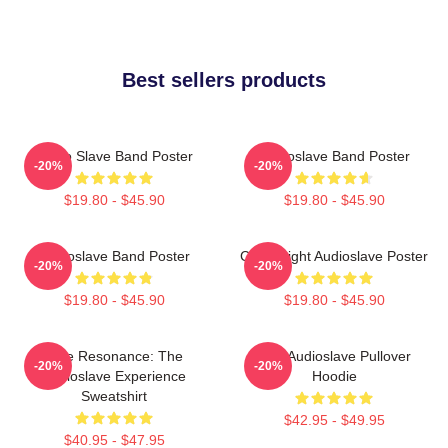
Best sellers products
Audio Slave Band Poster
Audioslave Band Poster
-20%
-20%
$19.80 - $45.90
$19.80 - $45.90
Audioslave Band Poster
Cute Bright Audioslave Poster
-20%
-20%
$19.80 - $45.90
$19.80 - $45.90
Blue Resonance: The
Mint Audioslave Pullover
-20%
-20%
Audioslave Experience
Hoodie
Sweatshirt
$42.95 - $49.95
$40.95 - $47.95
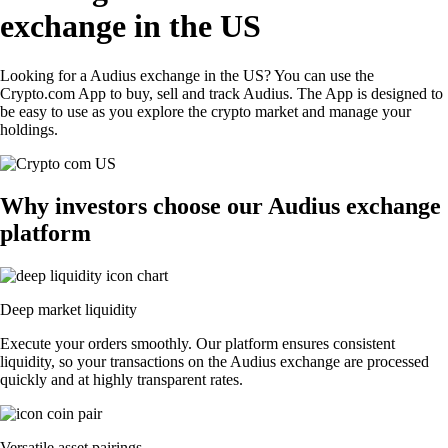
exchange in the US
Looking for a Audius exchange in the US? You can use the
Crypto.com App to buy, sell and track Audius. The App is designed to
be easy to use as you explore the crypto market and manage your
holdings.
Why investors choose our Audius exchange
platform
Deep market liquidity
Execute your orders smoothly. Our platform ensures consistent
liquidity, so your transactions on the Audius exchange are processed
quickly and at highly transparent rates.
Versatile asset pairings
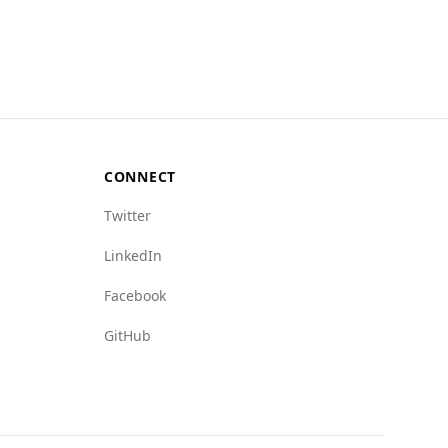
e in Antigua and Barbuda is significantly
murder rate of 10.3, which is absent in Tuvalu.
cating more challenges. For instance, mafia
icating a lower presence of organized crime.
 risks in these areas.
ormed about local safety conditions, especially
CONNECT
Twitter
LinkedIn
Facebook
GitHub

**AIM OF THE EXERCISE:**
Each entry needs to be returned verbatim, with its pictures left out.

**SOLUTION TO THIS TASK:**
Best sellers products
Audio Slave Band Poster
Audioslave Band Poster
-20%
-20%
$19.80 - $45.90
$19.80 - $45.90
Audioslave Band Poster
Cute Bright Audioslave Poster
-20%
-20%
$19.80 - $45.90
$19.80 - $45.90
Blue Resonance: The
Mint Audioslave Pullover
-20%
-20%
Audioslave Experience
Hoodie
Sweatshirt
$42.95 - $49.95
$40.95 - $47.95
exchange in the US
Looking for a Audius exchange in the US? You can use the
Crypto.com App to buy, sell and track Audius. The App is designed to
be easy to use as you explore the crypto market and manage your
holdings.
Why investors choose our Audius exchange
platform
Deep market liquidity
Execute your orders smoothly. Our platform ensures consistent
liquidity, so your transactions on the Audius exchange are processed
quickly and at highly transparent rates.
Versatile asset pairings
e in Antigua and Barbuda is significantly
murder rate of 10.3, which is absent in Tuvalu.
cating more challenges. For instance, mafia
icating a lower presence of organized crime.
 risks in these areas.
ormed about local safety conditions, especially
CONNECT
Twitter
LinkedIn
Facebook
GitHub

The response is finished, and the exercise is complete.